Saved data entries
"""
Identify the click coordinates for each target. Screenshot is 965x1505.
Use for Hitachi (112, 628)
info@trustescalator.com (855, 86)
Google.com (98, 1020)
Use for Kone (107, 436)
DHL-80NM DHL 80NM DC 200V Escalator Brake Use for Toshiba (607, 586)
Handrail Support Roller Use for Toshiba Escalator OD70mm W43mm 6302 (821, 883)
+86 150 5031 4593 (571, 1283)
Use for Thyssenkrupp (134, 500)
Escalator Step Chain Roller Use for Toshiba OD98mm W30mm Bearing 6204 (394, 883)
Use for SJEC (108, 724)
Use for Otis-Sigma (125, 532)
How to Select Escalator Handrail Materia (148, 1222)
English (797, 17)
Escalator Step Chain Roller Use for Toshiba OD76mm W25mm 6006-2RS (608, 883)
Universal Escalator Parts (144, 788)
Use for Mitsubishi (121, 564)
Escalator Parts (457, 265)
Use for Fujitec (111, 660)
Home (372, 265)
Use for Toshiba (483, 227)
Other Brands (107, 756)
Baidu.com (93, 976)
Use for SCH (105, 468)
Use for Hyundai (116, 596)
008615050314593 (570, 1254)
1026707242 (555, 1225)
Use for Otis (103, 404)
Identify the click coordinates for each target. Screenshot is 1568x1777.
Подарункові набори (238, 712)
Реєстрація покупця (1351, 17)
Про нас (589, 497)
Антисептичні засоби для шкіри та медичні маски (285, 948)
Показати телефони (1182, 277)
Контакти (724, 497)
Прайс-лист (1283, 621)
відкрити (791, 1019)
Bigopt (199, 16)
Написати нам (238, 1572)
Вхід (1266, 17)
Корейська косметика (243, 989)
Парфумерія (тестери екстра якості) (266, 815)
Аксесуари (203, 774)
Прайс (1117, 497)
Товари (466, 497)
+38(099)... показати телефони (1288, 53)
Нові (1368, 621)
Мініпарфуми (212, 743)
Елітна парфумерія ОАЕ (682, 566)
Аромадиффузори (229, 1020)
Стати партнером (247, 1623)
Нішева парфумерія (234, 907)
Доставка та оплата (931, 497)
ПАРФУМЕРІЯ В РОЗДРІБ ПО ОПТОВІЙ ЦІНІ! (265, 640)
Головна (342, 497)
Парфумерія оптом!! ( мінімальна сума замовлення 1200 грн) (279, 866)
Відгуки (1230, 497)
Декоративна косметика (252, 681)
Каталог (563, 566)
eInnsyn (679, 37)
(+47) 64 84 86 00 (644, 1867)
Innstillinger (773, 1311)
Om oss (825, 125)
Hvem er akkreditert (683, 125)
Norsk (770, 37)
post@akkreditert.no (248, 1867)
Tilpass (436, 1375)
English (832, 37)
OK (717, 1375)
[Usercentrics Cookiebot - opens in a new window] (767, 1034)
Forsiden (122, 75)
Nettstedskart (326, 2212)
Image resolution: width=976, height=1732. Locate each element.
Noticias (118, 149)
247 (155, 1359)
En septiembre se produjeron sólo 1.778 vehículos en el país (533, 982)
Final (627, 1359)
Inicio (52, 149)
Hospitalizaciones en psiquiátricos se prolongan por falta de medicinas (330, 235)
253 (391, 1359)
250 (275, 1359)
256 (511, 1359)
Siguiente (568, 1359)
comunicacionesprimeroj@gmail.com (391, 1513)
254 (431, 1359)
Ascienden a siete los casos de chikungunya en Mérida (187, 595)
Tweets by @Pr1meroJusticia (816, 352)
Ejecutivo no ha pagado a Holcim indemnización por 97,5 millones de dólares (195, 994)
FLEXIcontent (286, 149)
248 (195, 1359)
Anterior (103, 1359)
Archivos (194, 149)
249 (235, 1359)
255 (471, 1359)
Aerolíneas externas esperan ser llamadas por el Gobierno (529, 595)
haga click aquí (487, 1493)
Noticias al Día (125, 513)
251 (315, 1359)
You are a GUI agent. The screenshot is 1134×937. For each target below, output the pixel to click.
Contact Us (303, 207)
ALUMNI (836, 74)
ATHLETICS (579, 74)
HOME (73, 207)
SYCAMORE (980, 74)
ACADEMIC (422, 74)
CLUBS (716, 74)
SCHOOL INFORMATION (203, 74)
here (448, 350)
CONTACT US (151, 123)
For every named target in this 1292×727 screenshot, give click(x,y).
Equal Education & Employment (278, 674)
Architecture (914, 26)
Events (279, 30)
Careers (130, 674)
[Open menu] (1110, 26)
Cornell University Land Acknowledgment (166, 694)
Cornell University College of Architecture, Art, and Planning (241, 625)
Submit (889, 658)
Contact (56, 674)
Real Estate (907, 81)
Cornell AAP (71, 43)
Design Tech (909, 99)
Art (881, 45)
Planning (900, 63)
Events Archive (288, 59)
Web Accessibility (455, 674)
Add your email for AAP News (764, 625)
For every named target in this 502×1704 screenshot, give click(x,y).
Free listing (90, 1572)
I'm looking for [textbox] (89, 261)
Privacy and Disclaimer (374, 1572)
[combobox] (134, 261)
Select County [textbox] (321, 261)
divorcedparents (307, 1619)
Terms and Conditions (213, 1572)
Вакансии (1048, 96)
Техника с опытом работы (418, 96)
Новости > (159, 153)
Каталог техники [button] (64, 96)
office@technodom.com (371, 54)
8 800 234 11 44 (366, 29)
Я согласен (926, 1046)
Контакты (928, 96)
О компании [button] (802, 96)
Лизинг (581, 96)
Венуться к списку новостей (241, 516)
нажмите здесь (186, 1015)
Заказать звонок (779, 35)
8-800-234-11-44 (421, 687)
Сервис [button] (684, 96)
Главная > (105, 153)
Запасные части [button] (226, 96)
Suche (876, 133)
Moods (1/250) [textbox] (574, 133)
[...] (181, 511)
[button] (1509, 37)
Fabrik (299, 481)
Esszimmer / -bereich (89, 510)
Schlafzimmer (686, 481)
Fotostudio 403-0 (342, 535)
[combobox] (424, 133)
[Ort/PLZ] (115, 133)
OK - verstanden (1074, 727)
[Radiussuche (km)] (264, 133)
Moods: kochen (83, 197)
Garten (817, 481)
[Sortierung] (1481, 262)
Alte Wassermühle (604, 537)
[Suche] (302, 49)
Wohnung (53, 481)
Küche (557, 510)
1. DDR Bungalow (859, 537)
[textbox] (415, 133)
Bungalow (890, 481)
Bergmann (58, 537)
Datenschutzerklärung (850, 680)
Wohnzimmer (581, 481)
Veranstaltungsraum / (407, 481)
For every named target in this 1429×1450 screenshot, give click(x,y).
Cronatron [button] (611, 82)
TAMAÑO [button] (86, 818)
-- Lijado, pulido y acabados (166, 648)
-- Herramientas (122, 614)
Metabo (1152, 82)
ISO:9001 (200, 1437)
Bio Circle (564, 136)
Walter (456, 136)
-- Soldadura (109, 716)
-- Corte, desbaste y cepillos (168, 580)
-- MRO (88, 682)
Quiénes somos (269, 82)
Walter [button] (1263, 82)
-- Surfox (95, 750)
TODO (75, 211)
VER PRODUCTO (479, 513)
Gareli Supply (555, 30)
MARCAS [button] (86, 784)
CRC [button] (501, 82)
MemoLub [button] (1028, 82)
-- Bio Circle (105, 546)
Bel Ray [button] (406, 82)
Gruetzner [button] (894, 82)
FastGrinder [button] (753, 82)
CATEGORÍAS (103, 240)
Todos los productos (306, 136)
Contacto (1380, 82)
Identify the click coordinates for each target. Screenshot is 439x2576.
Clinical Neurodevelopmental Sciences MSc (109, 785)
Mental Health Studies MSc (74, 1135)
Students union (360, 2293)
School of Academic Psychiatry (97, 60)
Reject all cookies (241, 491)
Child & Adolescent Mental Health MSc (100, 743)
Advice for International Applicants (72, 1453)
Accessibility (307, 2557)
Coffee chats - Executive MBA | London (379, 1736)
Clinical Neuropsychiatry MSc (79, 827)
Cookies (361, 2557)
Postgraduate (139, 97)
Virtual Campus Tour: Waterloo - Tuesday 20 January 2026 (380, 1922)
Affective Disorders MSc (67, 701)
"""
Across all the entries, count the lines that contain the word "coordinates" and give the number by itself.

3